Exif_JPEG_PICTUREExif_JPEG_PICTUREExif_JPEG_PICTURE

 

2013-08-02

農にふれる日々

■日進野菜塾の設立からちょうど8年をむかえた。当時は全員、日曜の午前中だけ畑に来た。あとの6日は誰も畑に来なかった。
「農家のおばあちゃんたちに学ぶ野菜教室」という期限つきの、週に一回だけ来て楽しむ野菜教室だったのだ。農家を先生にして全員が「生徒」、スタッフはいなかった。 ふだん誰も畑を見に来ないので夏場にはキュウリが育ちすぎてヘチマとなり、ナスは実をつけすぎくたびれていた。それもまた私たちは楽しかった。 寛容な農家のおばあさんたちからは「あんたらは週一農業だもんね」とか「レジャーだよね」とか、多少の皮肉をこめて言われたものだ。

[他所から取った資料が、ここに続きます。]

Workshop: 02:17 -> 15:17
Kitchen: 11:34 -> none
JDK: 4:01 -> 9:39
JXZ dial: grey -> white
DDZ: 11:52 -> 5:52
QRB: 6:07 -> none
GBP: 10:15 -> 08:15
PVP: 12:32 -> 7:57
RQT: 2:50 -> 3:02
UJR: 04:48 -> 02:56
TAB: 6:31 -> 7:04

■8年たって今、日進野菜塾の中心メンバー数人は、週の4~5日、つまり大半は来ている。この状態がもう2、3年はつづいている。 「農家要件」の一つに「年間150日以上農作業に従事」というのがあるそうだが、その日数をはるかに超えている。 従事日数、時間だけでいえば農家にそん色ない。(多ければいいものでもないが。) 田畑も想像できないほど広がった。当初は150坪1か所だった。今では全体で2ヘクタール近くにもなり、箇所数も10か所ほどになる。稲作も5年になる。 自ら圃場を持ち(最近では「圃場」と呼ぶようになった)、作物を育てながらNPOとしての活動を模索する、今はそういう位置にいる。

ここまで変わったのには思いもよらぬできごとや、多くの方々、機関、組織のご好意と協力があってこそで、それなくして現在の私たちはなかった。

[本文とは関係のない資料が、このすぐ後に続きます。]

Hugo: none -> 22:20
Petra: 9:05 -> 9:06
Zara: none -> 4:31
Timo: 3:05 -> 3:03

■「消費するだけ」であった私たちの生活のスタイルも大きく変わってきた。
「非農家出身者」ばかりで、畑のことも田んぼのことも何も知らなかったのだが。農をめぐる奥深い世界がここにあることを知った。価値観、人生観も変わった気がする。 「作物を育てること」「広い圃場をどう維持すべきか」「自然との共生とは何か」「体験はヒトにどんな効果をもたらすか」・・・・といったことも、自ら感じることで実感をもって考えることができるように思う。

■何も知らなかったからこそ、はじめて見ること、聞くこと、感じること、それが人よりも多かったのだろうと思う。 農にふれる日々は、発見と驚きに満ちている。作物、圃場、自然は毎日、今こうしていても刻々と変わる。私たちは、今日もそれを感じるために圃場に足を運ぶ。